Kansas schools may no longer group students by grade level as part of plan to remake education system
Topeka ? Kansas public school officials are launching a project to overhaul the way education is delivered in the state through a project that they say is so ambitious, they are likening it to the NASA moon missions of the 1960s.
In fact, the first group of school districts that have agreed to launch the first pilot projects are being called “the Mercury Seven.”
“We have likened this to when (President John F.) Kennedy issued a challenge to land a man on the moon,” State Education Commissioner Randy Watson said Tuesday while briefing U.S. Rep. Kevin Yoder on the project. “We have a 10-year journey, as we talked about this morning. It’s a serious journey. We’re trying by 2026 to totally redesign K-12 education for all 286 school districts.”

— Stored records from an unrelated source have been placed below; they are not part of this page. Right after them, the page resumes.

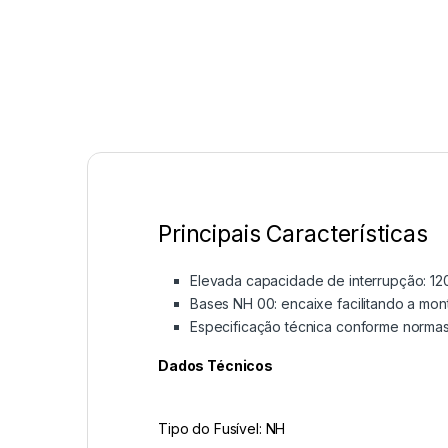
Principais Características
Elevada capacidade de interrupção: 12
Bases NH 00: encaixe facilitando a mo
Especificação técnica conforme normas
Dados Técnicos
Tipo do Fusível: NH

At a Wednesday meeting, Kansas State Board of Education members were given a more detailed briefing of the program. Brad Neuenswander, the deputy commissioner in charge of learning services, who has been most directly involved in the project, tried to describe what people will see in a newly redesigned building, although he admitted that’s not easy.
“I would speculate that if you walked into one of those districts, you’re not going to see a traditional setting,” he told the state board Wednesday. “I think you’re going to walk in there and maybe see a group of kids not based on age, but based on experience and where they’re at. You may see 30 kids in a room with three adults supporting that. The whole structure of it, it’s hard to define.”
Watson said the project grew out of a statewide listening tour that officials from the State Department of Education and members of the Kansas State Board of Education conducted in 2015. They met with community leaders, business leaders and parents in communities across the state, asking them what they expected from their local schools.
What they heard, Watson has said repeatedly since then, was surprising to many. While people said academic achievement was important, it often was not the most important thing people wanted from their schools. People also said they wanted schools to teach character development, citizenship and work ethics.
And perhaps most importantly, Watson has said, people said they wanted schools to provide individualized education, focusing on the unique needs of each student.
That listening tour led to the agency’s new “Kansans Can” vision for education, and an initiative to completely overhaul the way K-12 education is delivered in Kansas over the next 10 years.
That will involve tearing apart a structure that has existed for roughly a century or more, since the end of the one-room schoolhouse, in which public education is organized around grade levels that are generally determined by a student’s age.
Children enter kindergarten at age 5 or 6, and then each year progress to the next grade level, resulting in a system in which the content being delivered in a classroom is determined by a child’s age and grade level, and not necessarily his or her interest or readiness.
“It has worked for a long time, but it was predicated on two concepts,” Watson said. The first of those, he said, “is that most workers were either going to be on a farm or they were going to go to assembly line work. Employers in Kansas and across the nation are saying that’s not what work looks like today. We need different workers, we need higher skill workers. We don’t need low skilled workers.”
“It was also predicated on a home life that had very supportive parents that could see delayed gratification – you study this thing now, you don’t know if that makes any sense, but later on you’ll use it,” Watson continued. “And we had a more homogeneous clientele. So when you looked at a third grade, the (achievement) gap – there was a gap, but it wasn’t that wide. Now it’s pretty wide.”
Earlier this year, the agency put out a request, soliciting school districts that would volunteer to be part of a pilot project to turn that 100-year-old education system upside down and completely redesign it. Those that volunteered had to commit overhauling one elementary school and a middle school and high school to create a system in which a child could proceed from kindergarten through graduation in a completely different, more individualized kind of environment.
Twenty-nine school districts submitted proposals to participate, and of those, seven were selected – the Mercury Seven: Wellington; Olathe; Coffeyville; Twin Valley; Liberal; McPherson; and Stockton.
To carry the metaphor even further, each of the original Mercury 7 astronauts has been symbolically assigned to one of those seven districts. For example, John Glenn has been assigned to Coffeyville; Gordon Cooper to Olathe; and Gus Grissom to Twin Valley.
Those seven are expected to have their new, individualized structures in place by August 2018.
And to complete the “moon mission” metaphor, the other 22 districts are being called the “Gemini” districts, and they will launch programs in 2019 or 2020.
An overhaul on the scale contemplated by the state is fraught with risks. One is the risk of alienating patrons of the district by launching a new kind of school system that parents and taxpayers in the district find foreign and unfamiliar. But Watson said the agency has done everything it can to mitigate that risk.
“Those districts are in a constant loop with their parents and their broader community,” he said of the Mercury Seven. “So there should be no surprise when we get to August that their parents haven’t said yes, we approve of what’s going to occur. Now, will there be someone who wasn’t paying attention? Maybe. But it’s a deep involvement of parents in the community.”